TransNormerLLM -- A Faster and Better LLM

---
license: other
language:
- en
- zh
pipeline_tag: text-generation
tags:
- ' TransNormerLLM'
---

<div align="center">
<h1>
  TransNormerLLM -- A Faster and Better LLM
</h1>
</div>

<p align="center">
💻 <a href="https://github.com/OpenNLPLab/TransnormerLLM" target="_blank">GitHub </a> • 💬 <a href="https://discord.gg/W4Vr7AKW" target="_blank">Discord</a> • 💬 <a href="./images/contact_me_qr.png" target="_blank">Wechat</a> 
</p>


# Table of Contents 

- [Introduction](#introduction)
- [Released Weights](#released-weights)
- [Benchmark Results](#benchmark-results)
  - [General Domain](#general-domain)
    - [Model Results](#model-results)
- [Inference and Deployment](#inference-and-deployment)
  - [Dependency Installation](#dependency-installation)
  - [Notice](#notice)
  - [Python Code Inference](#python-code-inference)
    - [Demonstration of Base Model Inference](#demonstration-of-base-model-inference)
- [Fine-tuning the Model](#fine-tuning-the-model)
  - [Dependency Installation](#dependency-installation-1)
  - [Training](#training)
- [Community and Ecosystem](#community-and-ecosystem)
- [Disclaimer, License and Citation](#disclaimer-license-and-citation)
  - [Disclaimer](#disclaimer)
  - [License](#license)
  - [Acknowledgments](#acknowledgments)
  - [Citation](#citation)

# Introduction

We are re-inventing the Large Language Model (LLM). This is the official implementation of TransNormerLLM in [link](https://arxiv.org/pdf/2307.14995.pdf). Our opened weights of TransNormerLLM are now accessible to individuals, creators, researchers and businesses of all sizes so that they can experiment, innovate and scale their ideas responsibly.
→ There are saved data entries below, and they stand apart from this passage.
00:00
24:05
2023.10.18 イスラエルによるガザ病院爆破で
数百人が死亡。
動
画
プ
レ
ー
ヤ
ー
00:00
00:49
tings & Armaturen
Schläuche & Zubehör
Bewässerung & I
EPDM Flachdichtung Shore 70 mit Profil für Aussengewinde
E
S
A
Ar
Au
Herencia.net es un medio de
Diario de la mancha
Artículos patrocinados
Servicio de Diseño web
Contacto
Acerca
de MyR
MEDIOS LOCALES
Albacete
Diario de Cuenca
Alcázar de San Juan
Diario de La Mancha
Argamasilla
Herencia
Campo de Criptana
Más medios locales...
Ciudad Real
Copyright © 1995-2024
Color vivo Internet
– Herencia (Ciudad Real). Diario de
Our release contains the TransNormerLLM model implementation, the open-source weights and the starting code for Supervised Fine-tuning (SFT). We will show examples on how to load [TransNormerLLM](https://github.com/OpenNLPLab/Transnormer) models, run SFT and inference on it.
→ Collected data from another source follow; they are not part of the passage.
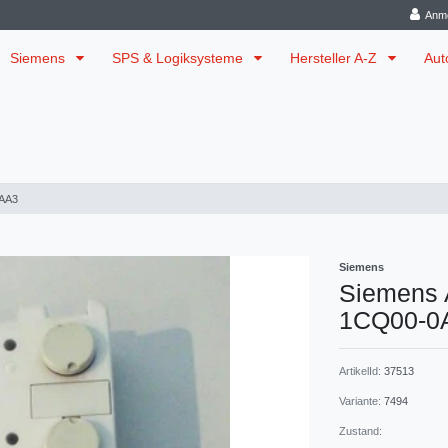
Anm
Siemens
SPS & Logiksysteme
Hersteller A-Z
Aut
0AA3
Siemens
Siemens 
1CQ00-0
ArtikelId:
37513
Variante:
7494
Zustand: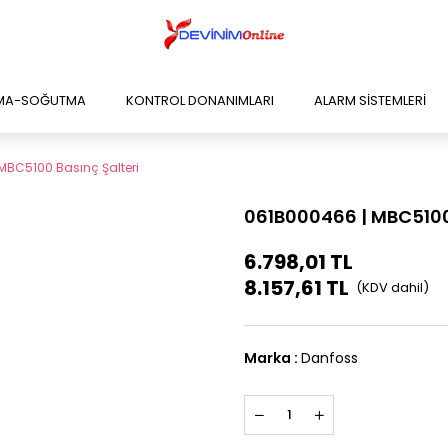
TMA-SOĞUTMA
KONTROL DONANIMLARI
ALARM SİSTEMLERİ
MBC5100 Basınç Şalteri
061B000466 | MBC5100 
6.798,01 TL
8.157,61 TL
Marka
:
Danfoss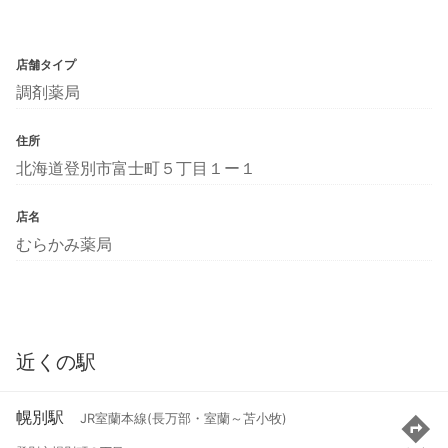
店舗タイプ
調剤薬局
住所
北海道登別市富士町５丁目１ー１
店名
むらかみ薬局
近くの駅
幌別駅
JR室蘭本線(長万部・室蘭～苫小牧)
- TransNormerLLM is the first linear attention-based LLM that outperforms conventional softmax attention-based models in terms of both accuracy and efficiency. It was trained on a high-quality corpus with up to **1.4 trillion** tokens.
- TransNormerLLM evolves from the previous linear attention architecture TransNormer by making advanced modifications that include LRPE positional embedding, Lightning Attention acceleration, new gating and normalization mechanisms.
- TransNormerLLM achieved competitive performance of its size on multiple well-approved Chinese, English, and multi-language general and domain-specific benchmarks.
- This release includes **Base** versions with **385M**, **1B**, and **7B** parameters.
- All versions are fully open to academic research. Developers only need to apply via email and obtain official commercial permission to use it for free commercially.
- For more information, welcome reading our academic paper [TransNormerLLM](https://arxiv.org/pdf/2307.14995.pdf).


# Released Weights

The specific released versions and download links are shown as below:

|         | Base Models  | 
|:-------:|:-----------:|
| 385M      | 🤗 [TransNormerLLM-385M](https://huggingface.co/OpenNLPLab/TransNormerLLM-385M) | 
| 1B     | 🤗 [TransNormerLLM-1B](https://huggingface.co/OpenNLPLab/TransNormerLLM-1B) |
| 7B (release soon)     | 🤗 [TransNormerLLM-7B](https://huggingface.co/OpenNLPLab/TransNormerLLM-7B) | 

# Benchmark Results

To validate TransNormerLLM, we tested our 385M, 1B, and 7B models on Commonsense Reasoning Task, MMLU, CMMLU, and C-Eval. For comparison, we selected several open-source models as competitors, including Transformer-based models such as OPT, Pythia, BLOOM, GPT-Neo, GPT-J, MPT, Falcon, LLaMA1/2, OpenLLAMA v1/v2, Baichuan 1/2, ChatGLM 1/2, and non-Transformer model RWKV. It can be observed that, compared to these models, TransNormerLLM remains highly competitive.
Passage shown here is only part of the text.